====== Extracted data

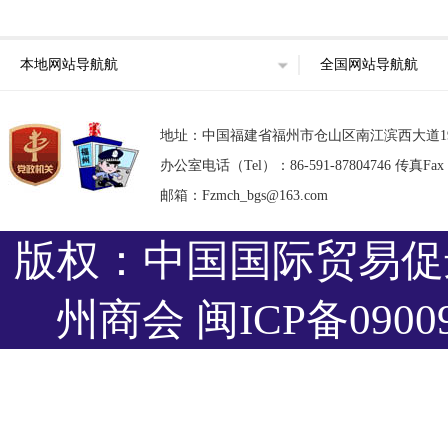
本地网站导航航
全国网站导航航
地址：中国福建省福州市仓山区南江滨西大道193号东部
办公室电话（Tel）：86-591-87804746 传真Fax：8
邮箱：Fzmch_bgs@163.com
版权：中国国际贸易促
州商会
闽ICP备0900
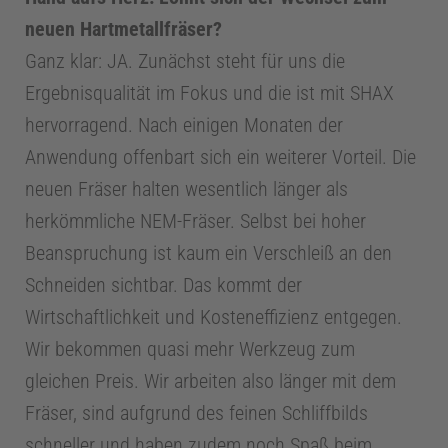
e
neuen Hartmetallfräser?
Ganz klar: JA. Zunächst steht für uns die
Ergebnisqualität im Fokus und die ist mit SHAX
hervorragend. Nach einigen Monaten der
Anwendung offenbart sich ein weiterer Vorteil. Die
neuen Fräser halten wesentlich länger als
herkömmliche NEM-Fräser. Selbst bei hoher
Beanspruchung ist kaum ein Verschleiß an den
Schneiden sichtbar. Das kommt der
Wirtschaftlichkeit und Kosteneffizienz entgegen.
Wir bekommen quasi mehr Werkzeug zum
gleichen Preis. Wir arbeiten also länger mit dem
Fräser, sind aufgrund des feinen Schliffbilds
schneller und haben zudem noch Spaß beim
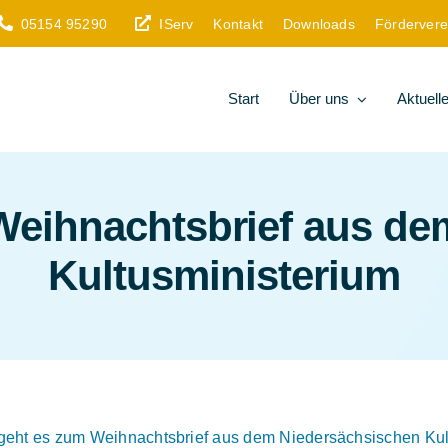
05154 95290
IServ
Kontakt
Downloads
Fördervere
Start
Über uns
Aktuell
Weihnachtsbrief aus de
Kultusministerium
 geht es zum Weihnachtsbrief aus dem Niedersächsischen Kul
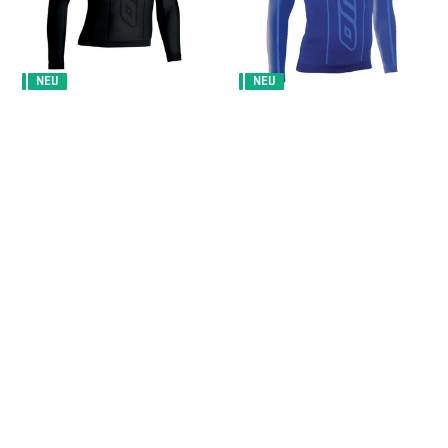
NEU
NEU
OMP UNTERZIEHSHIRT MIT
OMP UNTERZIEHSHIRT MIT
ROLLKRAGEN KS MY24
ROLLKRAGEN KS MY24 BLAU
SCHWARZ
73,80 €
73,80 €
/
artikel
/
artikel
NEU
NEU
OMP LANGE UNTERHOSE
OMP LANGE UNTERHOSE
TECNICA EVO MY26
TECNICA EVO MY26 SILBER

============

## Exercise brief
Look through the entries above and find each line where the word "Weihnachtsbrief" occurs; copy those lines.

## Task response
Weihnachtsbrief aus de
 geht es zum Weihnachtsbrief aus dem Niedersächsischen Kul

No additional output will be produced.